Stored data entries ▸
- Opening Delimiter -

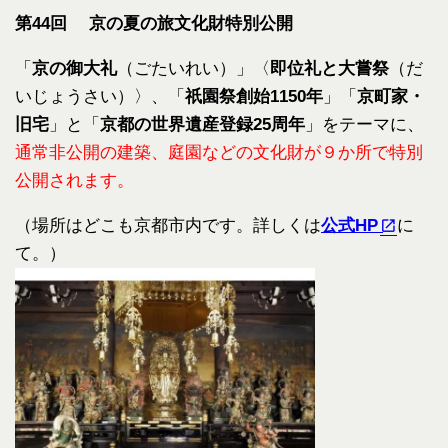
第44回 京の夏の旅文化財特別公開
「
京の御大礼
（ごたいれい）」〈
即位礼と大嘗祭
（
だ
いじょうさい）〉、「
祇園祭創始1150年
」「
京町家・
旧宅
」
と「
京都の世界遺産登録25周年
」をテーマに、
通常非公開の建築、
庭園などの文化財が９か所で特別
公開されます。
（場所はどこも京都市内です。詳しくは
公式HP
に
て。）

- Closing Delimiter -

Quote every record above exactly, leaving out any pictures.

OUTPUT ▸
第44回 京の夏の旅文化財特別公開
「
京の御大礼
（ごたいれい）」〈
即位礼と大嘗祭
（
だ
いじょうさい）〉、「
祇園祭創始1150年
」「
京町家・
旧宅
」
と「
京都の世界遺産登録25周年
」をテーマに、
通常非公開の建築、
庭園などの文化財が９か所で特別
公開されます。
（場所はどこも京都市内です。詳しくは
公式HP
に
て。）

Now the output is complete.